I discovered Effect in late 2023 and used it for a web project where you could log in with Spotify to see all the album covers from your library sorted by the dominant colour of their artwork. The TL;DR of my experience is that it was very satisfying, but punctuated quite frequently with head scratching and lots of trial and error. The Effect website describes it this way: “Effect’s programming style might be different from what you’re used to” and “It’s similar to learning TypeScript. It’s worth it.”

The expressivity of Effect is enabled by some serious type-level programming under the hood. When it works, the experience is fantastic: properly reminiscent of my experiences writing Rust. When it doesn’t work though, the experience is quite different from writing Rust. The Rust compiler is amazing and quite often tells you exactly how to fix your code in its error messages. And if you can’t figure out how to fix your Rust code, there’s a vast number of resources online to help you. Contrastingly, my experience with Effect when things went wrong was quite often totally unspecific TypeScript errors pointing to generic type parameters in Effect library code, and searching through the Effect GitHub repo to find methods with names that might better fit what I’m trying to do. I am confident that this story will improve over time, however.
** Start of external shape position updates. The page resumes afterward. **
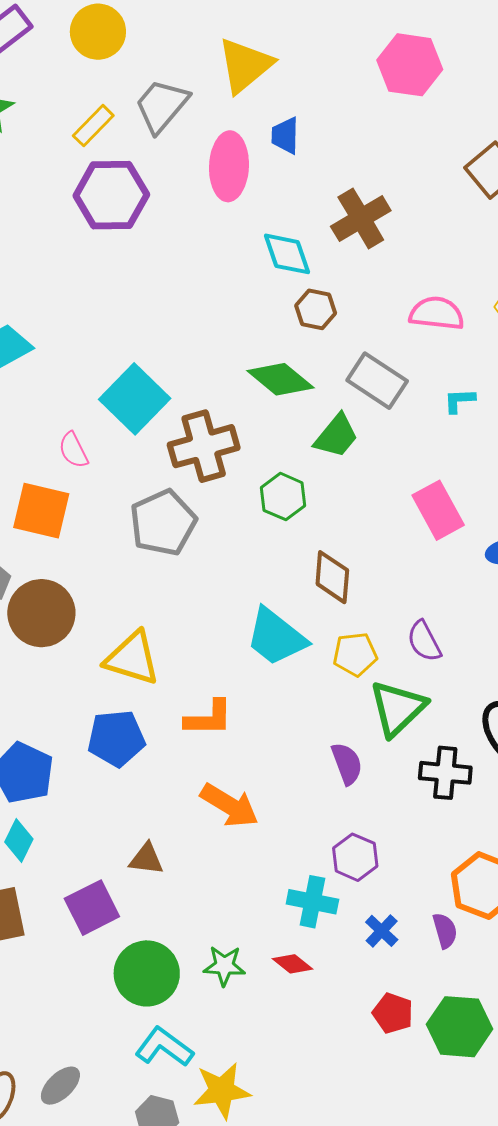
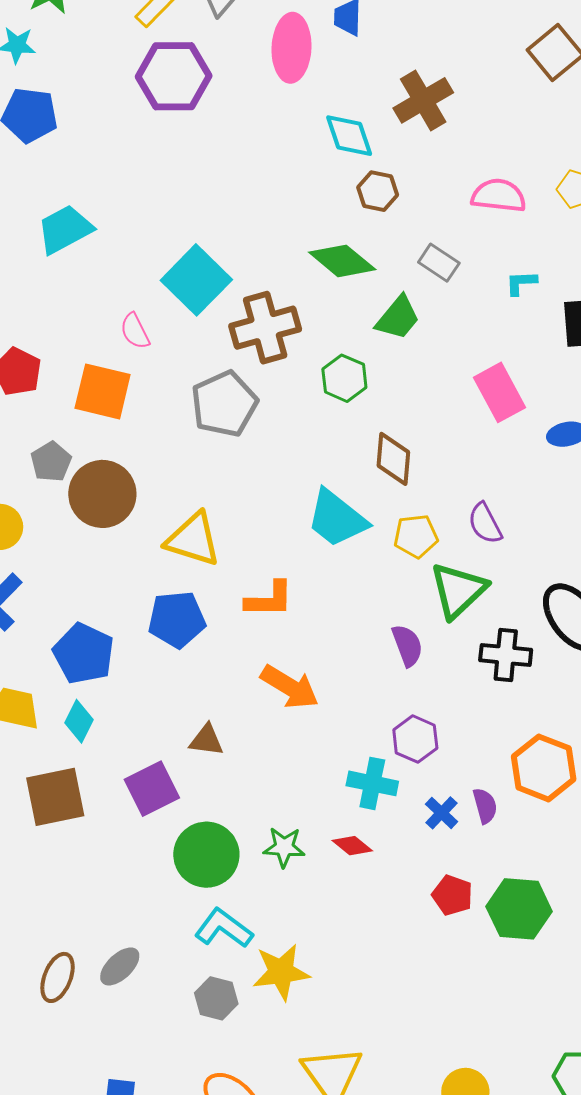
gray rectangle: (377, 381) -> (439, 263), size x0.7
purple semicircle: (445, 931) -> (485, 806), moved

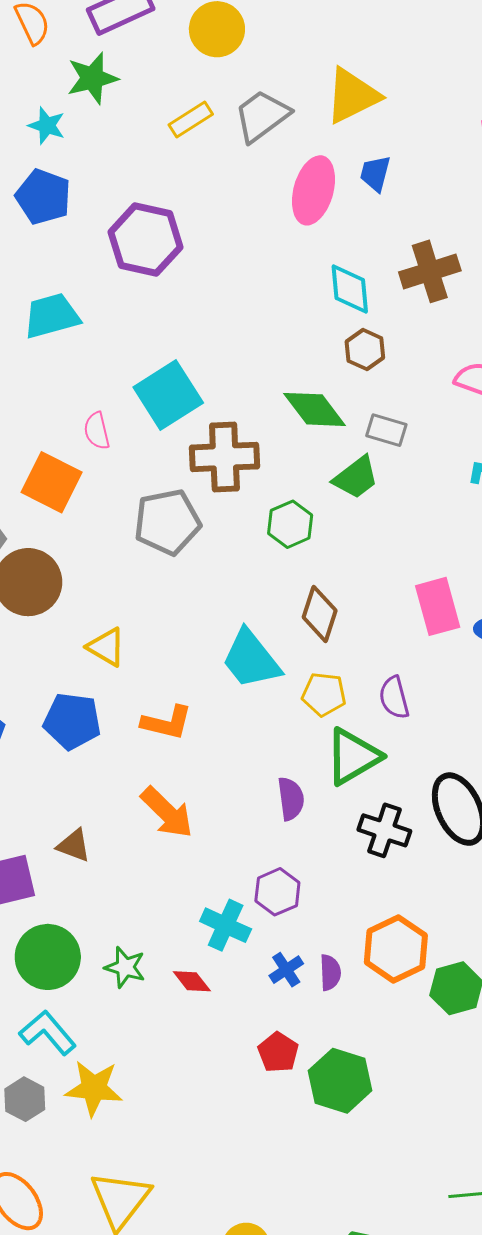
purple hexagon: (174, 76) -> (146, 240), moved
gray rectangle: (439, 263) -> (386, 430), moved, turned -30
pink rectangle: (499, 392) -> (438, 606), moved
yellow triangle: (193, 539) -> (106, 647), size x0.7

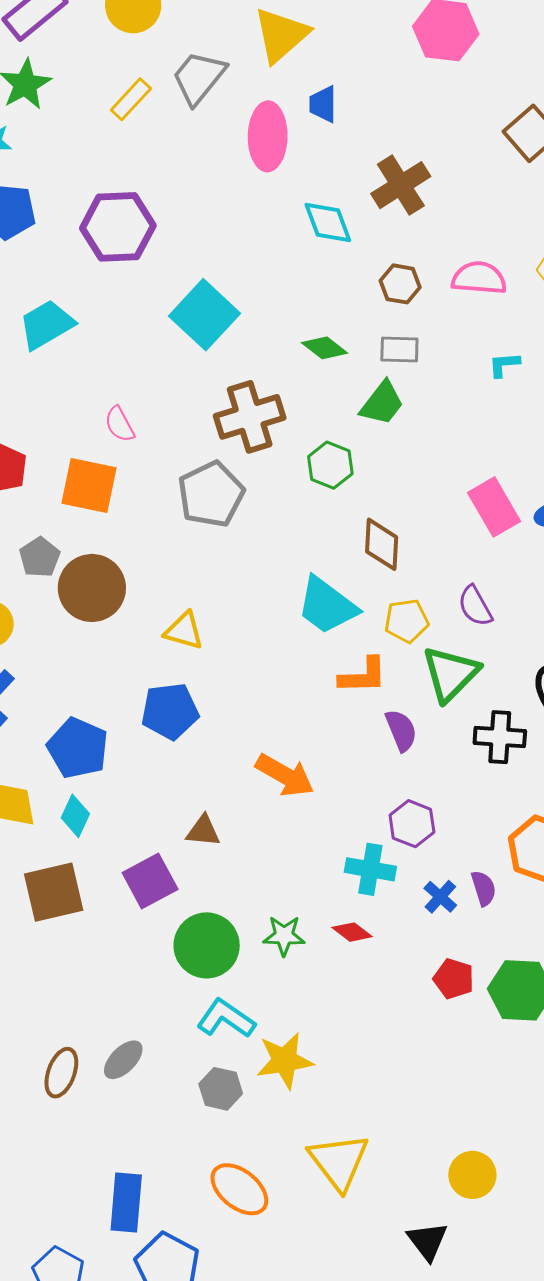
brown hexagon: (365, 350) -> (400, 284), moved
cyan square: (168, 395) -> (205, 315), moved
green diamond: (315, 409) -> (325, 348), size x0.7
orange L-shape: (167, 723) -> (363, 676), moved

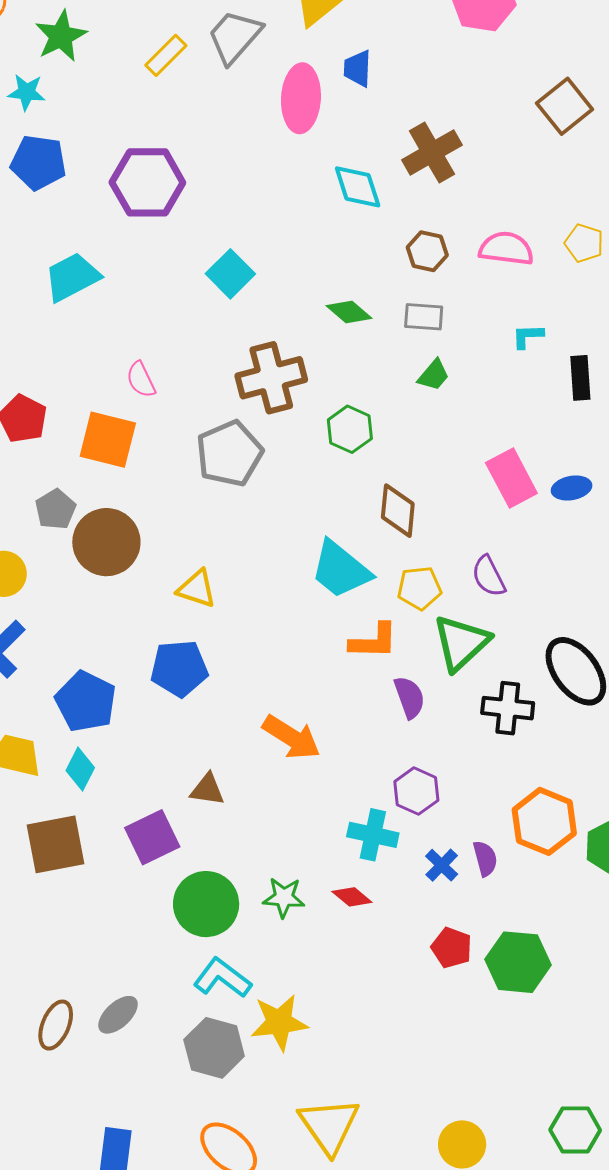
cyan square: (205, 315) -> (230, 274), size x0.7
green trapezoid: (382, 403) -> (434, 375), moved, size x0.7
gray hexagon: (221, 1089) -> (214, 1048), size x1.4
Which brings me back to the quote from their website: “It’s similar to learning TypeScript”. I think this is a really useful way to think about it. TypeScript offers significant benefits over writing plain JavaScript, but if you’ve never worked with a statically typed programming language then the experience can be quite frustrating. Similarly, with Effect you can write more expressive code which means a smaller codebase in which you can be more productive once you’ve familiarised yourself with it. I can really confidently recommend TypeScript to anybody currently writing plain JavaScript, but a big part of that confidence comes from the ubiquity of TypeScript nowadays — TypeScript isn’t going anywhere anytime soon. But it’s worth remembering CoffeeScript, “an attempt to expose the good parts of JavaScript in a simple way” first released in 2009 and one of the StackOverflow developer survey’s most dreaded technologies by 2015. And Flow, “a static type checker for JavaScript” with some interesting ideas like a component syntax for React code, but significantly lower adoption than TypeScript. Effect is just a library built on top of TypeScript rather than an alternative syntax, but as long as the experience of learning it is similar to learning TypeScript you need to consider the serious investment that it represents and on that basis I don’t currently feel confident recommending it.